Advice for feeling good during the cycle.

The more informed we are about the stages of our menstrual cycle, the better we can support our bodies! And because it's preferable to listen to our bodies rather than ignore their warning signals, let's revisit the stages of the menstrual cycle and discuss some simple tips for fully experiencing it.

Some tips for better managing the menstrual cycle.

Throughout the menstrual cycle, two hormones fluctuate significantly: estrogen and progesterone. These hormonal changes lead to successive upheavals in the body. Here are our week-by-week tips to avoid the physical and psychological discomforts associated with the menstrual cycle:

  • Week 1 : The discomfort experienced during this week, known as menstrual cramps, is due to the molecules that assist the uterine lining in shedding. Here are some tips to alleviate them. Heat has a very beneficial effect on menstrual pain. Therefore, do not hesitate to use a hot water bottle, especially at night. Indeed, heat has the effect of dilating blood vessels and relaxing muscles, thus reducing uterine cramps. If necessary, you can supplement these techniques with pain relievers, taking care to seek advice from your doctor or pharmacist. Particularly avoid aspirin, which thins the blood and therefore may intensify your period. Finally, keep moving. Being active helps to combat pain.

  • Week 2 : During this week, the estrogen levels are at their highest. This is the hormone of femininity, so it's the time when one can feel the most vibrant, the most desirable. Libido is often at its peak. Take advantage of this week of good mood and energy!

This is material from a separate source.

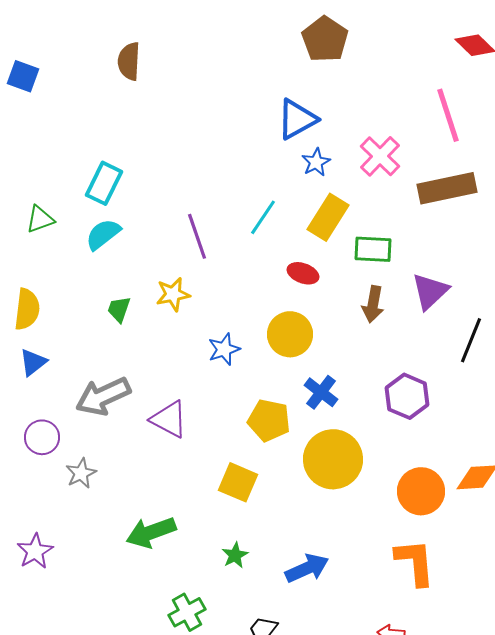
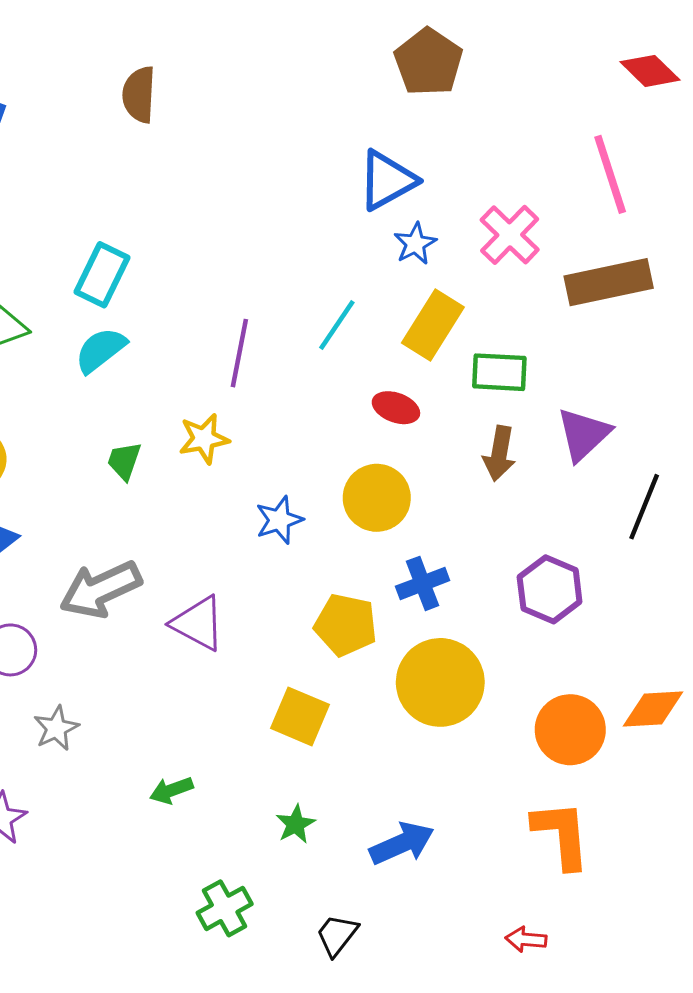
purple line: (197, 236) -> (239, 353), turned 30
blue cross: (321, 392) -> (423, 583), turned 32
gray star: (81, 473) -> (56, 728), moved
green arrow: (151, 532) -> (171, 790), size x0.6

  • Week 3 : After ovulation, the level of progesterone begins to rise, while that of estrogen decreases. During this week, you may feel more gloomy, or more anxious. Some also report having a greater appetite. We advise you during this week to continue being active. Meditation and yoga are very good ways to channel the various emotions experienced.

  • Week 4 : 75% of women report experiencing premenstrual symptoms (P.M.S.), which are characterized by sore breasts, weight fluctuation, moments of sadness or irritation, etc... This week can therefore be challenging. We again advise you to use yoga and meditation to escape these symptoms, go out for a walk, breathe and stay active.